AN: Real estate is very real – so, working with the realities of the industry and applying academic understanding is quite important, which is what I enjoy.
– How will the two of you work together in creating the research paper?
OO: Professor Nanda and I have worked together for several years. He supervised my PhD at Henley Business School and I enjoyed working with him. He is research-oriented, and he holds very high work and research ethics. We have co-authored peer-reviewed journal and international conference articles, and we are currently working on other areas of research. I look forward to working with him on this project.
AN: We have worked in the past and have a good understanding of what each of us can bring to the table.
– What do you expect to learn through your research?
OO: Our research aims to expand the scope of Proptech through its integration in real estate higher education. I look forward to gaining insight on the current approaches to Proptech education in higher education institutions.

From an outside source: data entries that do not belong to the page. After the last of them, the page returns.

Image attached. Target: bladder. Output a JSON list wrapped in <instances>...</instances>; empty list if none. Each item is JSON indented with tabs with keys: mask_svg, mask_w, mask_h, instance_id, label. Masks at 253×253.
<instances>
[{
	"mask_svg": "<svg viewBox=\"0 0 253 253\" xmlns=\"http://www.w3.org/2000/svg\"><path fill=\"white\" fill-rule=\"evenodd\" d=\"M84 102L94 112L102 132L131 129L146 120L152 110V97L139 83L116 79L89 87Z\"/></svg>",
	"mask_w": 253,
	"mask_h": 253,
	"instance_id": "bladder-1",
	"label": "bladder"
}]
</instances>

I also expect to deepen my understanding of the most efficient methods of Proptech education planning and delivery, and how these can be integrated into the current educational structure. It is my expectation that this research will form the basis for further research on the development of a Proptech specialisation in education, research and professional practice.

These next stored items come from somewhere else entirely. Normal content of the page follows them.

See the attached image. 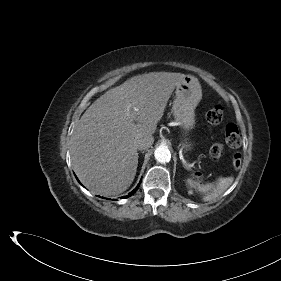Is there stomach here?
I'll return each instance as SVG.
<instances>
[{
	"instance_id": "stomach-1",
	"label": "stomach",
	"mask_w": 281,
	"mask_h": 281,
	"mask_svg": "<svg viewBox=\"0 0 281 281\" xmlns=\"http://www.w3.org/2000/svg\"><path fill=\"white\" fill-rule=\"evenodd\" d=\"M201 98L202 90L198 79L191 75H185L176 86L172 112L175 120L186 131L194 127L195 108ZM185 147L190 148V144L186 143Z\"/></svg>"
}]
</instances>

AN: I would like to have a clearer understanding of the state of play and what we need to do to make sure Proptech issues are adequately dealt with in what we teach.
– What advice would you give to someone embarking on a research project?
OO: Developing a research plan is a very important step in the research process. A good plan will have timelines and provision for reflection, engagement and flexibility. There is a need to step back a bit and to analyse the research progress – this provides the opportunity to think of fresh ideas or approaches that can enhance the research.
Engagement through conversations and presentations can also help to improve the quality of research as the researcher is able to get valuable feedback and insight on the project. It is also important for a researcher to be flexible. Sometimes, certain constraints make it difficult to execute the research in the pre-defined form and a researcher should be able to make adjustments where and when necessary.
AN: For a successful research project, it is important to have clarity of thoughts, ability to foresee challenges and adequate preparation to be able to face those challenges.
Congratulations to you both, and we look forward to seeing the completed research next year!